A couple weeks ago, Mrs. Creaverton started bustling around the Café Confictura, brainstorming ideas about how to breathe a little life back into Saturdays. Partly, I’m sure, she’s feeling amped since she’s at the start of this new diet makeover/lifestyle change, whatever you want to call it. Partly, she’s ever the businesswoman, and she knows that “Happy Fun Night sponsored by Café Confictura” is a nice bit of advertising for her. But mostly, I think, she wants to help folks. Those whose minds were affected somehow by the quake have been automatons in their own lives. No joy, no ambition. They roll through one day after the last, numb and foggy, where once they shone. I miss how they brightened the café, the town. Most of us who haven’t been affected keep trying to reach them, calling their names in whatever dark wood has swallowed them, hoping to catch a glimpse of their light. And Mrs. C’s contribution right now is to turn quiet Saturday night on its ear.

She kicked her party-planning mode into high gear and got the county Historic and Tourism Commission to donate an evening in this barn that is Applewood’s contribution to the long list of places George Washington supposedly slept. “Dancin’ through the Decades” was Mrs. C’s idea, a town dance designed for everyone to stop sitting on their booties and start shaking them from the Charleston to the Hustle to the Time Warp to the Bus Stop. Within a few days the coffee wasn’t the only thing causing a buzz at the café, and my guess is that with so many people excited about the idea we would’ve had a decent turnout no matter what. But Mrs. C got it in her head to pester the entertainment reporter from the Applewood Timber for a story, for exposure. Mark Raynid is his name, and she finally got him to come into the café for an interview this past Friday, the day before the dance.

Mark sort of looks like a stick figure someone might doodle on a Sloshed Guzzler napkin. His limbs are rubbery, his hair is scant. He and Mrs. Creaverton were at one of the front tables next to mine, finishing up her interview and lattes, when in walked Roscoe Belesprit followed by a man I’d never met.

Roscoe’s trying to grow his hair out. When he was younger--I’ve seen a picture--it was thick, strikingly beautifully black against his brown skin. It’s thinner now, and mostly gray, and I’m hoping he doesn’t cut it anytime soon. The man following him was closer to my age, late thirties I guessed, Mediterranean white, slender but with a good build.

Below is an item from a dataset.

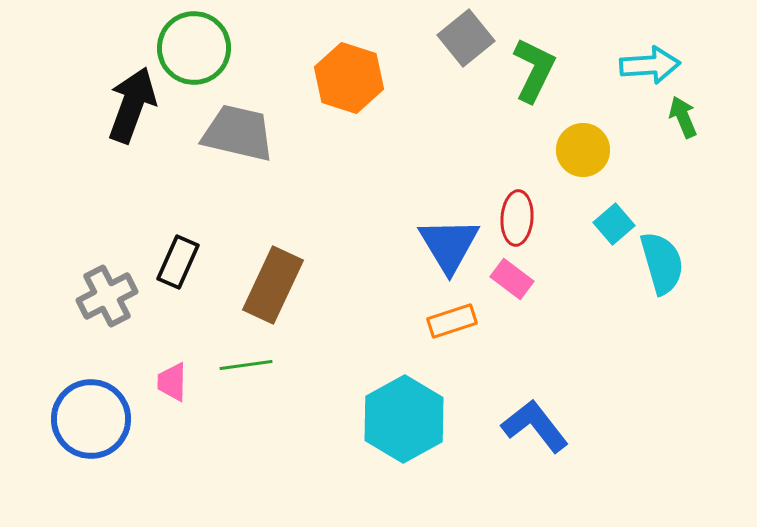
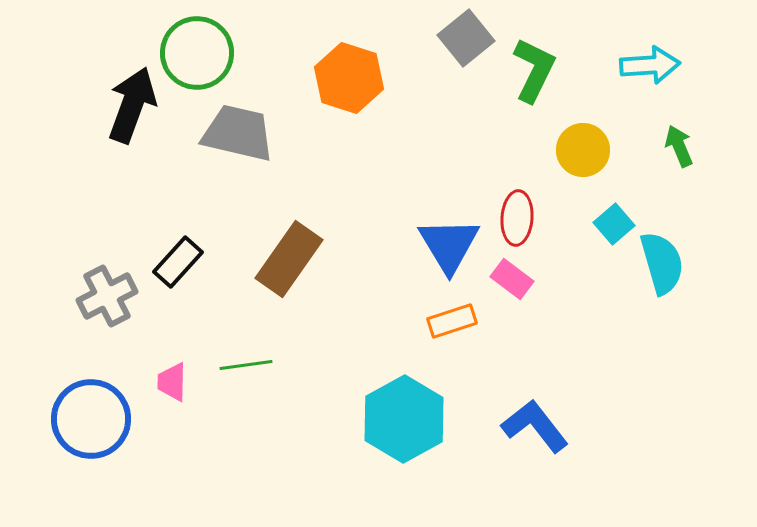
green circle: moved 3 px right, 5 px down
green arrow: moved 4 px left, 29 px down
black rectangle: rotated 18 degrees clockwise
brown rectangle: moved 16 px right, 26 px up; rotated 10 degrees clockwise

He wore a red quilted baseball cap made of that shiny puffer jacket material.

Roscoe went over to Mrs. C first. If one day he were to walk into the café to find a time machine has landed with Hemingway waiting to ask Roscoe’s advice on dialogue, our retired English professor would go over to Mrs. C first. “Phillipa,” he said, the Boston Brahmin wafting smooth as smoke from his lips, “lovely as always to see you.”